No había advertido con anterioridad que el niño estaba allí o, como el niño es un silencio intraductible, a veces se lo olvida aunque esté frente a él. Porque el niño y él se parecen un poco en eso del silencio.
Están, de una manera inaparente, entre todos los otros y observan el alrededor con el recogimiento que se emplea en los templos.
Ellos dos se parecen y quizás, recién ahora que han aprendido a mantenerse juntos, ambos empiezan a saber del otro a través de esos silencios arduos que los pueblan.
Gira los ojos enrojecidos hacia el niño y, a la vez, por debajo del marco de los anteojos escarba en ese lagrimal inoportuno en su libre albedrío de expresar el dolor.
—¿Qué idea tendrá Bashir de mí? —se interroga.
A pesar de que el niño ahora lleva un nombre hebreo, para él sigue llamándose Bashir.
El niño lo ha corregido varias veces, en esas tan mínimas en que ha roto el silencio. El hombre sabe que el niño lucha por evitar las diferencias.
«אני לא בשיר» dice, cada vez que él lo llama Bashir. Y lo dice convencido de no ser ya el Bashir que él nombra, sino tal vez otro Bashir que no se llamará nunca más Bashir.
«כן ילד. אני בוכה», responde, porque esa es la verdad.
El niño quiere saber por qué su padre está llorando. Por qué, ese hombre que suele ser pragmático y en cierto modo ausente como el niño, está llorando.
Ya lo ha visto llorar alguna otra vez. No llorar como lloró su madre aquel día en que ese hombre que llora se fue a la última misión, sino así, en un largo silencio en que el único grito de dolor son esas pocas lágrimas que se deslizan sin continuidad, pero conservando su eficacia triste.
Tampoco, como lloran sus hermanas, que arman fabulosos escándalos de moco y gritería cuando pelean entre ellas por tonterías que hacen reír a los dos varones.
Su hermano, el hermano del niño, no es como el niño. Su hermano no llora. Siempre ríe. Su hermano no es como el niño del silencio. Es, más bien, un prisionero de los diálogos y habla todo el día y habla por los dos y por todo el que se ofrezca. Habla y habla y ríe y ríe. Si alguna vez lloró, Amadî seguro lo ha olvidado.
«למה אתה בוכה אכשו?», quiere saber el niño.

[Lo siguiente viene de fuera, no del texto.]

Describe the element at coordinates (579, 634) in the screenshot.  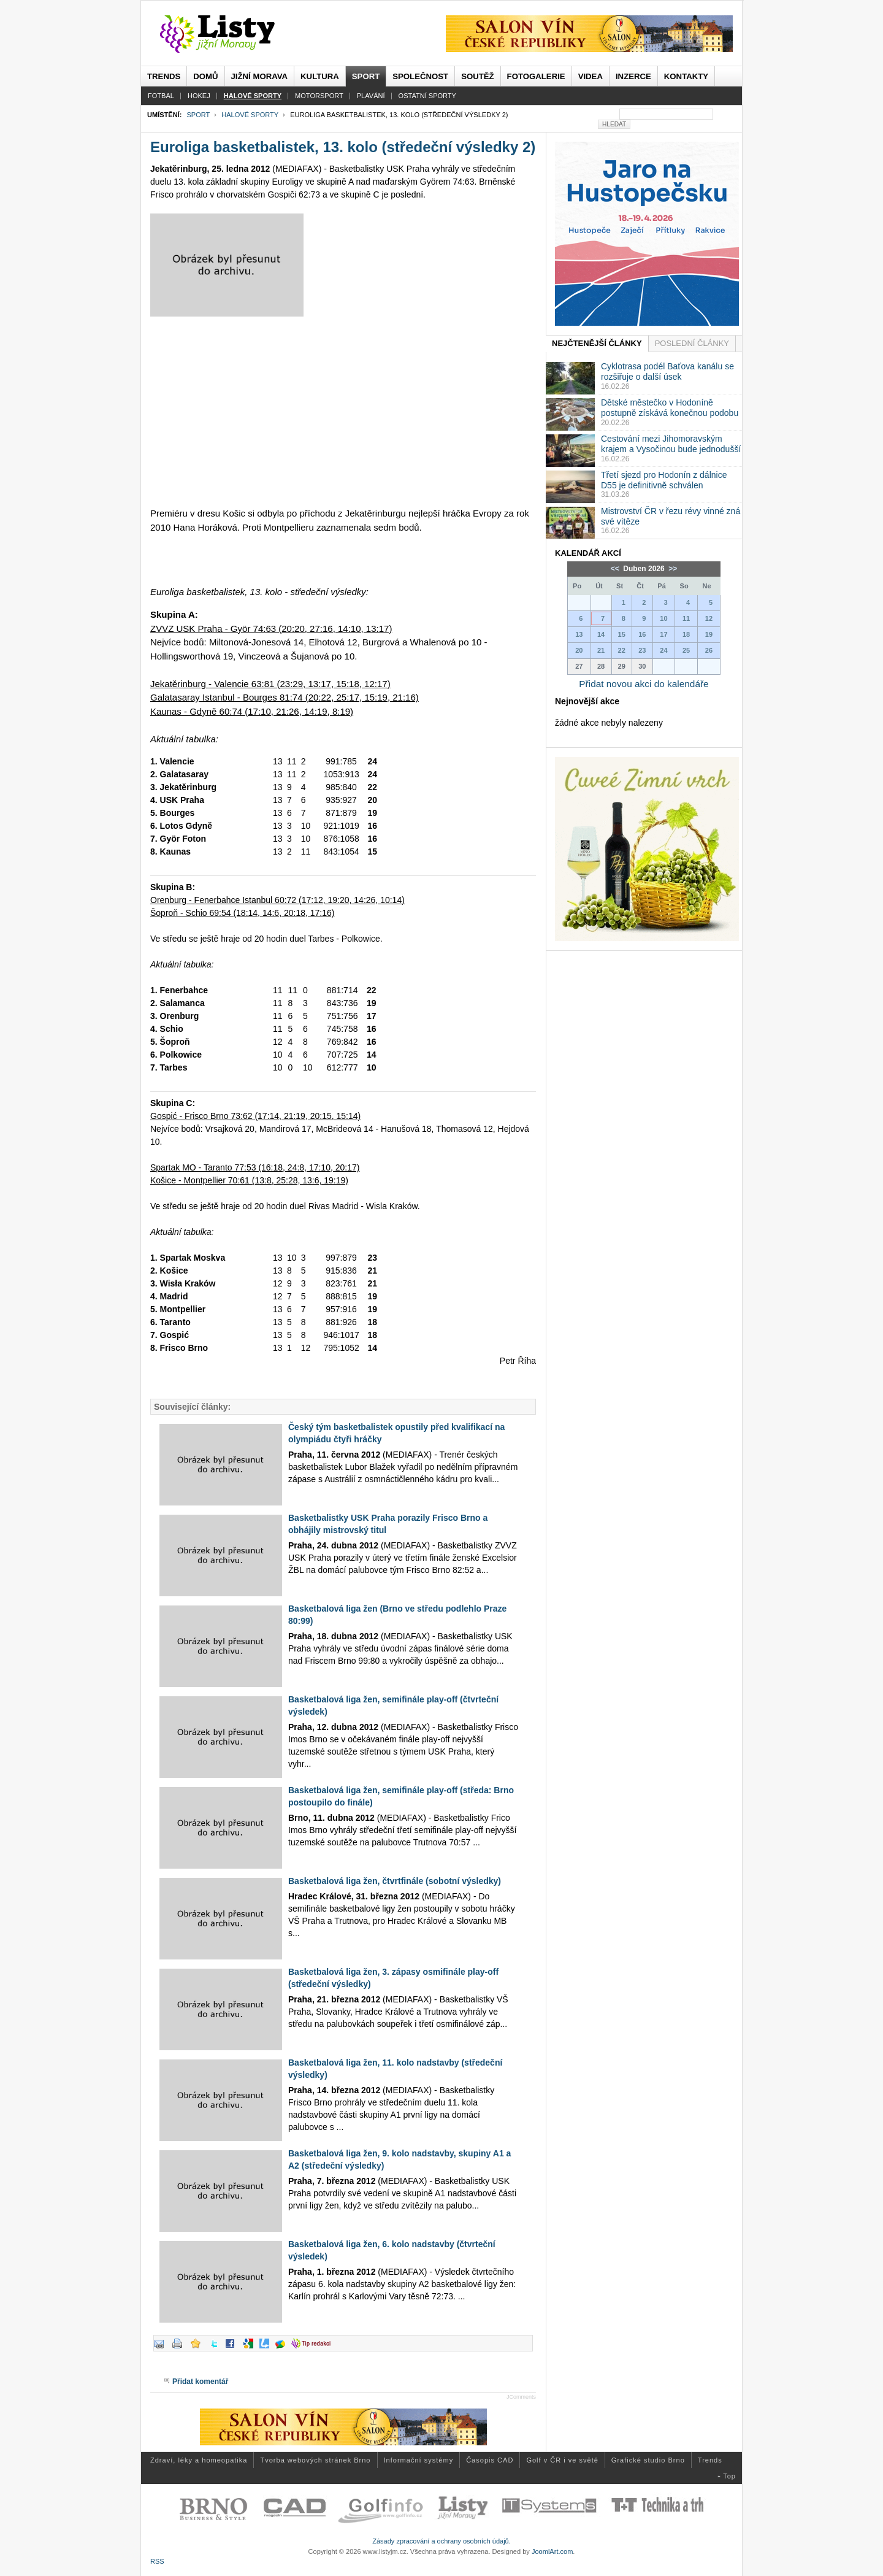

Entonces él, ese padre que se trajo a sus hijos robándoselos en brazos a la guerra, le responde que acaba de enterarse de que murió un amigo. Le da un énfasis extraño a la palabra amigo.
Bashir, el niño que siempre se llamará Bashir aunque ahora le hayan puesto otro nombre, se aproxima y se abraza a su padre. Es un niño con olor a cachorro, con olor a niño y a frescura.
El hombre casi lo huele con avaricia, como si ese aroma lo salvara de ser quién es y también, de ser quien ha sido.
Abraza al niño. Se sostienen así, el uno al otro, un momento y por fin, el niño murmura junto a la oreja de su padre: «A mí también me mataron muchos amigos».
Ahora, caen más lágrimas de los ojos del hombre.
¿Qué idea tiene su hijo de la muerte? No entiende la muerte simple de los hombres comunes. Entiende la otra muerte. La muerte de que otro te mate.
El hombre, solo atina a abrazar a su bashir.